Find and copy each line in the material below where the string "gratis" occurs.
_ _ _
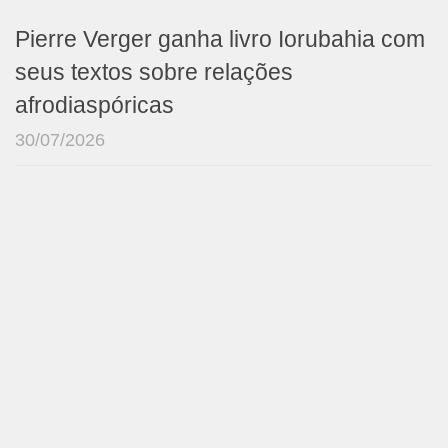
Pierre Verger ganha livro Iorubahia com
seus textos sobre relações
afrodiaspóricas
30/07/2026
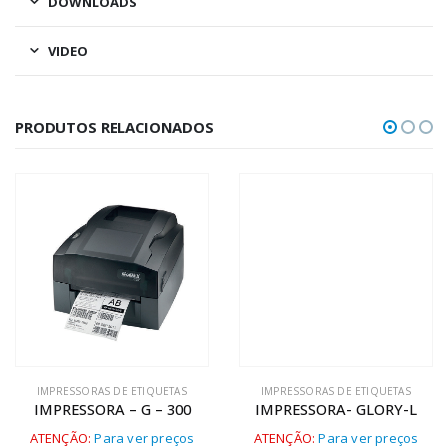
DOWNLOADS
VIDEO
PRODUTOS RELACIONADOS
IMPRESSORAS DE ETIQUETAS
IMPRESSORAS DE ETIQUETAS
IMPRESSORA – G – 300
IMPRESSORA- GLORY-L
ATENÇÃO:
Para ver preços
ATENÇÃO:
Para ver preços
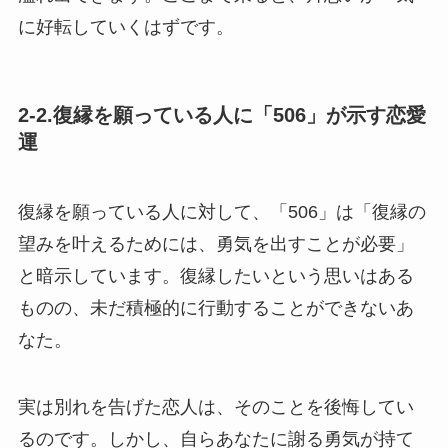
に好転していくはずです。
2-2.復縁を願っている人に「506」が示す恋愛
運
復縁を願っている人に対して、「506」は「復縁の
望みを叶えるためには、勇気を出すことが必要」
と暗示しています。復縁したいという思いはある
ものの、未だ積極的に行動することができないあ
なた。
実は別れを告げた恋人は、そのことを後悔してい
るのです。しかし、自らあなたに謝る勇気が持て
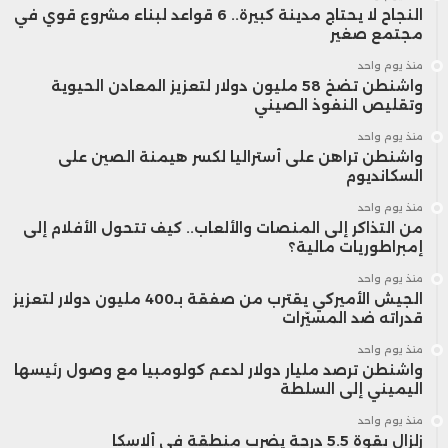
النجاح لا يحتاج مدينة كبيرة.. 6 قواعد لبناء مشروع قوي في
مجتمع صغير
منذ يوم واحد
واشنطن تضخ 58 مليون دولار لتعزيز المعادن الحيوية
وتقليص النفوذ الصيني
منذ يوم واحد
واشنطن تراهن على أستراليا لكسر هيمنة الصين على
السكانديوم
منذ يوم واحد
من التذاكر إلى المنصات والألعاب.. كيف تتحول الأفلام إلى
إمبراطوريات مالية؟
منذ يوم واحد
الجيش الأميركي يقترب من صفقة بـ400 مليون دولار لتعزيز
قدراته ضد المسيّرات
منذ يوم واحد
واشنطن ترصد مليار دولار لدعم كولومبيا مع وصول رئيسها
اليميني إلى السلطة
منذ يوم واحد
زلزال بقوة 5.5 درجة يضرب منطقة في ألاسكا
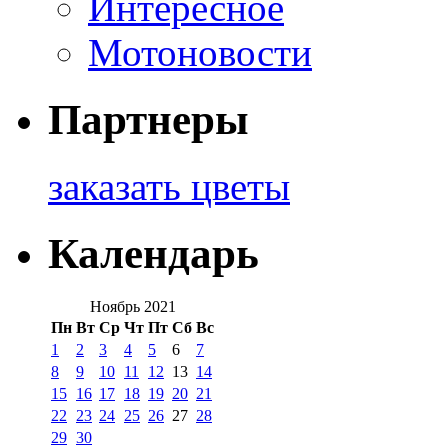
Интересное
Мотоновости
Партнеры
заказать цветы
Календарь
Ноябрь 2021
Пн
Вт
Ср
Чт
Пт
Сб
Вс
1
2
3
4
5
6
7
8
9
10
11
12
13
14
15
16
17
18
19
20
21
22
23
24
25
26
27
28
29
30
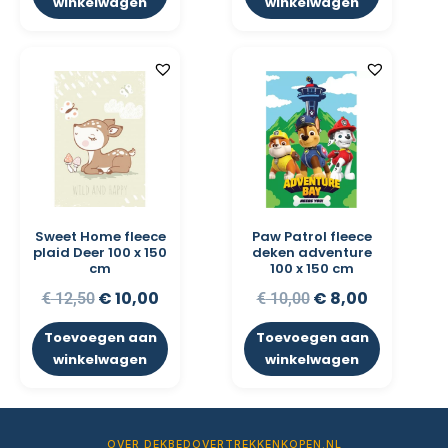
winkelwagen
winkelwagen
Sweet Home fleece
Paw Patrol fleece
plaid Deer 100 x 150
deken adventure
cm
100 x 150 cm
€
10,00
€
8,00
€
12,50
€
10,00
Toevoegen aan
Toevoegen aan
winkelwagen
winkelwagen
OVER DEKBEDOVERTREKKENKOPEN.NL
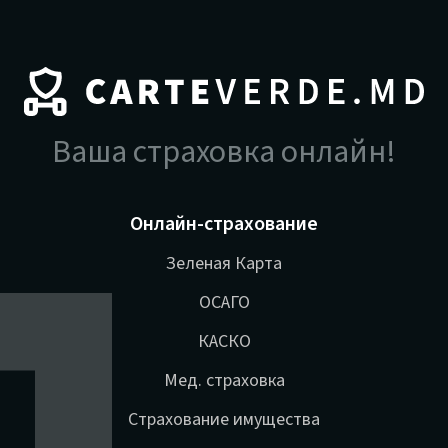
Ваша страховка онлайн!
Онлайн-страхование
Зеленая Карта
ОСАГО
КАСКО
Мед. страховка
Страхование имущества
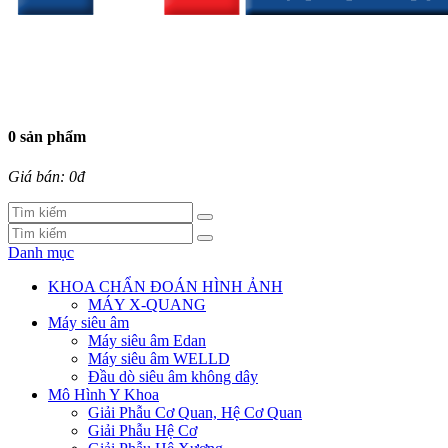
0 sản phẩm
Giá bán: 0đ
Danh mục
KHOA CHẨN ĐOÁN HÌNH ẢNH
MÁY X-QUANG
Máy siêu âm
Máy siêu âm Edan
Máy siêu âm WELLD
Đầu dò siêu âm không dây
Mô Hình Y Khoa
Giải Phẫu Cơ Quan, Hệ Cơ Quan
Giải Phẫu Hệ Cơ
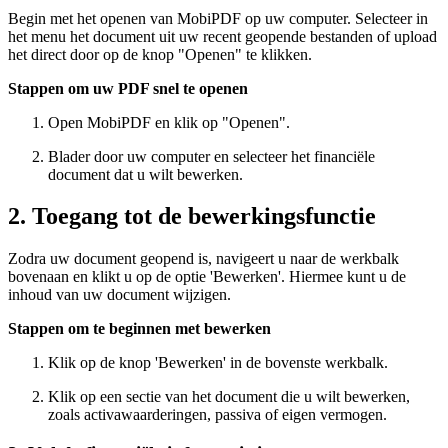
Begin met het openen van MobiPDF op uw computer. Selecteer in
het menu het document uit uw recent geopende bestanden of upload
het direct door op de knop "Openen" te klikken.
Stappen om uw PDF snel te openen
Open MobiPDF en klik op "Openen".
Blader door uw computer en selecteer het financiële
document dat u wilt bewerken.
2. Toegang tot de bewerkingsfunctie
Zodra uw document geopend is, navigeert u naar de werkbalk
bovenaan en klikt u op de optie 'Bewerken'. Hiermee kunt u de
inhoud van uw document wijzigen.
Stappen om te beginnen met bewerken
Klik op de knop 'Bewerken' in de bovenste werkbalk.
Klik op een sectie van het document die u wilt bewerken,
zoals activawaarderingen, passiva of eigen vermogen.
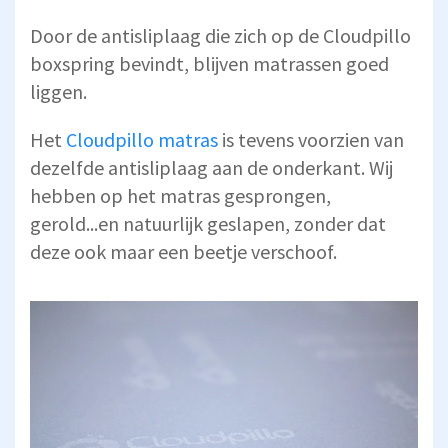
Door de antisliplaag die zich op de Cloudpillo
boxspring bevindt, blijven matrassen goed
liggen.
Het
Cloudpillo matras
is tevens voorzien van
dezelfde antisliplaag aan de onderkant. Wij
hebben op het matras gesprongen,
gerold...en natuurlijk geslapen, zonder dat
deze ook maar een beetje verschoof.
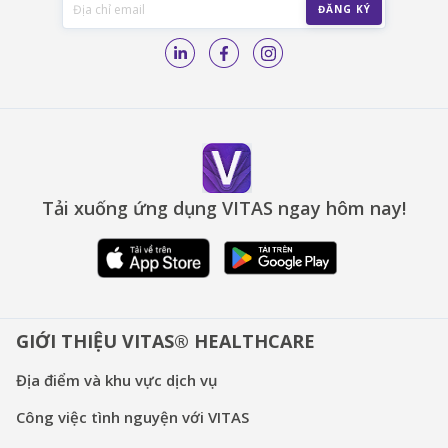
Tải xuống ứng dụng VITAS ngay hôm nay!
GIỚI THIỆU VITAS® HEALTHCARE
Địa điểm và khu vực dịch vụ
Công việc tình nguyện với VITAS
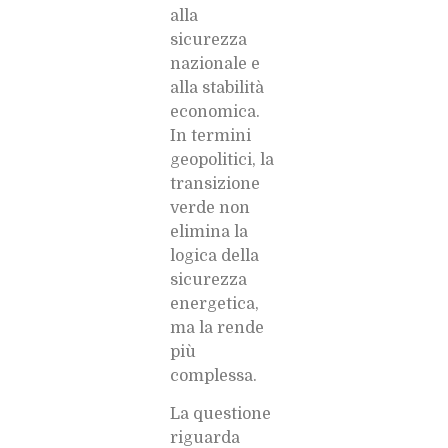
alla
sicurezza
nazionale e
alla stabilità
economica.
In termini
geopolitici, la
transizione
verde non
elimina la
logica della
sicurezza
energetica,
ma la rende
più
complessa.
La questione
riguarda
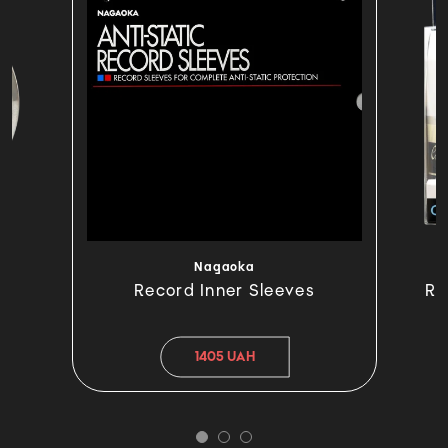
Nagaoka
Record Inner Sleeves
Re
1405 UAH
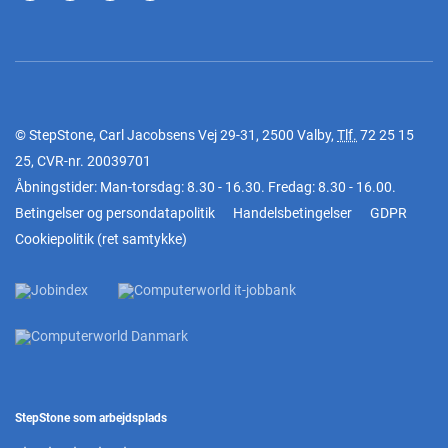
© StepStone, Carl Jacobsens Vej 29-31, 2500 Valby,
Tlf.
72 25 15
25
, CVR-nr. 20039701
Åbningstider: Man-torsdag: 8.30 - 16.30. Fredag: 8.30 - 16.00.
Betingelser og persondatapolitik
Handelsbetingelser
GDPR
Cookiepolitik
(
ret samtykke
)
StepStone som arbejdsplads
_ _ _
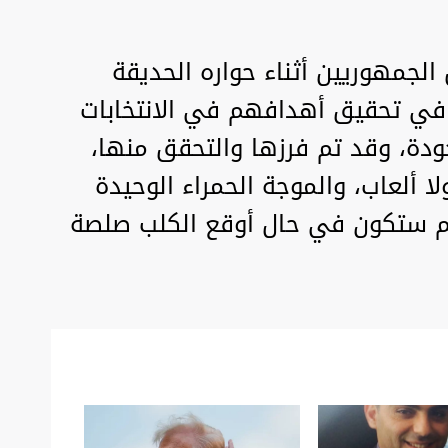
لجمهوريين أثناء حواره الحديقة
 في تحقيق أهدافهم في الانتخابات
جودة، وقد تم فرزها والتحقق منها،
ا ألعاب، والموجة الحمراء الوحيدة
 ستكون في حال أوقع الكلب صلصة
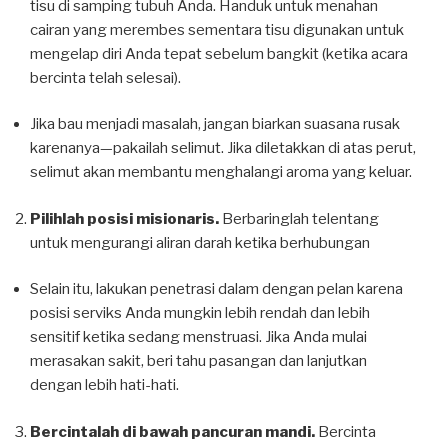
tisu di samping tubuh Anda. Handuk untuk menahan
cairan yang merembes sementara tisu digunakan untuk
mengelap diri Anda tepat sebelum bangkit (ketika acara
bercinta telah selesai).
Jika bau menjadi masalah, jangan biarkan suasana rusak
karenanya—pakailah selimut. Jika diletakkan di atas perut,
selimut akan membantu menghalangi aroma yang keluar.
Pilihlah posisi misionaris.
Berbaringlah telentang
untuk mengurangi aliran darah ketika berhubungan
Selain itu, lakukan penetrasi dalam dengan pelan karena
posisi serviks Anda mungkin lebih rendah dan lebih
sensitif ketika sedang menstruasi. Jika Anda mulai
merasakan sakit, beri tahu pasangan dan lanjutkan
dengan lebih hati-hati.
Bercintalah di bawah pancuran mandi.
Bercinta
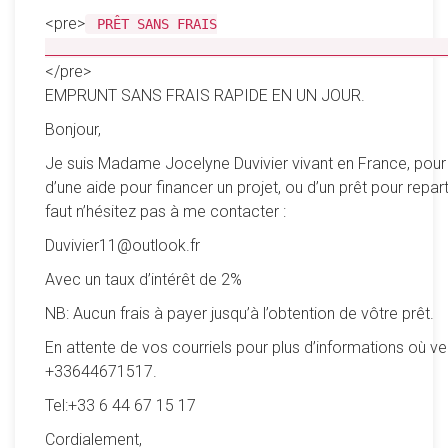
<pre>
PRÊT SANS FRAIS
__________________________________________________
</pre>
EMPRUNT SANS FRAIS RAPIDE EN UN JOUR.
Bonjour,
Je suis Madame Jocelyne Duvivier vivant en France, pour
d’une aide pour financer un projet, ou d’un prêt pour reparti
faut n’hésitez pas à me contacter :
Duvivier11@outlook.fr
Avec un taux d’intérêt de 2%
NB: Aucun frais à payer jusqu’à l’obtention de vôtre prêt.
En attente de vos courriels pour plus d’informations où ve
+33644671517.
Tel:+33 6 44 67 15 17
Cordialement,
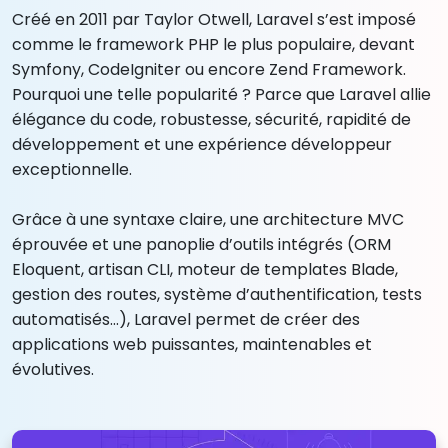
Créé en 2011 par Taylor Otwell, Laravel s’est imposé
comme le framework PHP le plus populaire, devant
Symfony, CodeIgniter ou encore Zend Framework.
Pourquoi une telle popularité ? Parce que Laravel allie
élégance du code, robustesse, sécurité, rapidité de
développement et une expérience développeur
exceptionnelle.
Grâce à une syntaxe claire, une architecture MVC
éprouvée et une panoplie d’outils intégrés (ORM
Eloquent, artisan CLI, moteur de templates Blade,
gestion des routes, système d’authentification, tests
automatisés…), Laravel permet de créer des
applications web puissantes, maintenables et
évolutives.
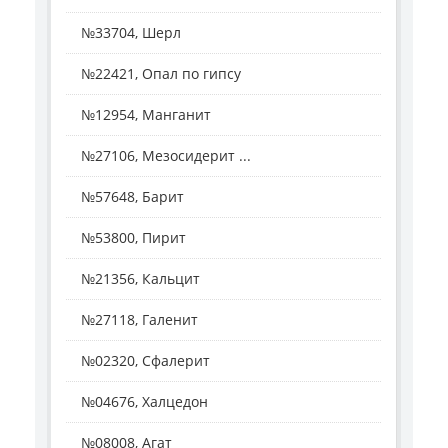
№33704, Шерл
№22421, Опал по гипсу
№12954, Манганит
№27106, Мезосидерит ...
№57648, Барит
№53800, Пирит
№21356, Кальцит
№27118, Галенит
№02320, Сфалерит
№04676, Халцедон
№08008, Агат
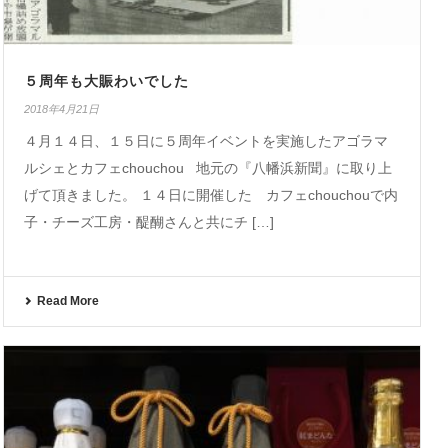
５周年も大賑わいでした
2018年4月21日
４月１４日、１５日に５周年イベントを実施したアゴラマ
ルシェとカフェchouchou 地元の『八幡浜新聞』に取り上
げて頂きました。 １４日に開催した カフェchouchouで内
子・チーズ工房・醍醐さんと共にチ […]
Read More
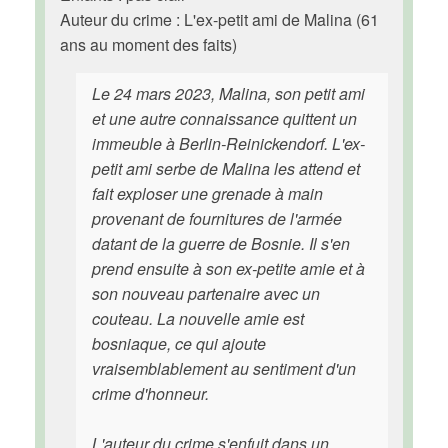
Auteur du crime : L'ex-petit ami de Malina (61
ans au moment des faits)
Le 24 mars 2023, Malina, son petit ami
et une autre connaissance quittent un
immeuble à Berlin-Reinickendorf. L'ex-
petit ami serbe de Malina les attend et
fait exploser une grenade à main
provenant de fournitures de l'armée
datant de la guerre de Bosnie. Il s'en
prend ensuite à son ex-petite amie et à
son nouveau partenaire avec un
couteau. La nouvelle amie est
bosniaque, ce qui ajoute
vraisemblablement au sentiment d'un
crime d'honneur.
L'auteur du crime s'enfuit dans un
_ _ _
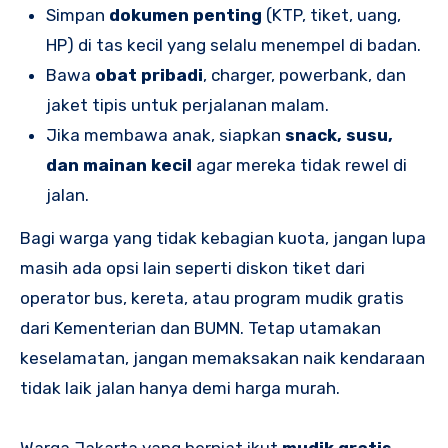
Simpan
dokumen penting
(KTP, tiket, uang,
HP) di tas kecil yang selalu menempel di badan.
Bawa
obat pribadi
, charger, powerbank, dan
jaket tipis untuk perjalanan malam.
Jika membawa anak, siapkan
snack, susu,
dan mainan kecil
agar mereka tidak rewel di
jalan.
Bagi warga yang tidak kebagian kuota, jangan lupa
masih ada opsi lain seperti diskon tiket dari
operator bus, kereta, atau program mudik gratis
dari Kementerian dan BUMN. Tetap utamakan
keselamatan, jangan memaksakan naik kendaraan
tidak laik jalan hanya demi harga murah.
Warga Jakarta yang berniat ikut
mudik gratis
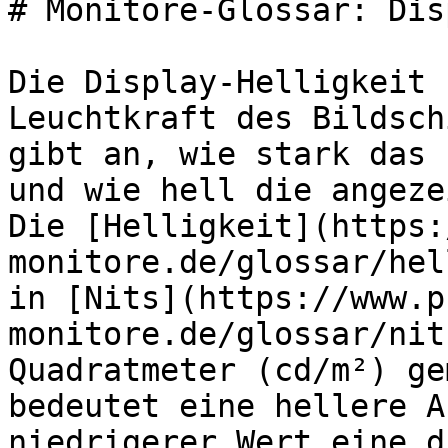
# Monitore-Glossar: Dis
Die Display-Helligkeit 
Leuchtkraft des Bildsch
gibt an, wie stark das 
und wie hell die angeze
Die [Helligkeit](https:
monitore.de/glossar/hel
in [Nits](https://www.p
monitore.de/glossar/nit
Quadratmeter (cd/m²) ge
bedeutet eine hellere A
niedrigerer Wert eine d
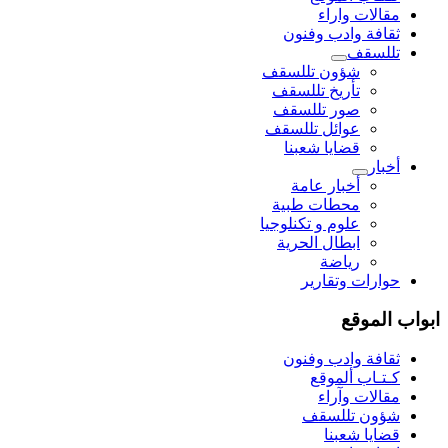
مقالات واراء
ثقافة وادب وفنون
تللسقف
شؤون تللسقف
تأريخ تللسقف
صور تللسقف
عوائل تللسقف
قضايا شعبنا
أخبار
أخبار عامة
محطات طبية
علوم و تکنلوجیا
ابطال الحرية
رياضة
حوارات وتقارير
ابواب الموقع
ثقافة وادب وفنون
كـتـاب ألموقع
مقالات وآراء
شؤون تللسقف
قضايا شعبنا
_ _ _
PROBLEM SOLUTION:
operator bus, kereta, atau program mudik gratis
mudik gratis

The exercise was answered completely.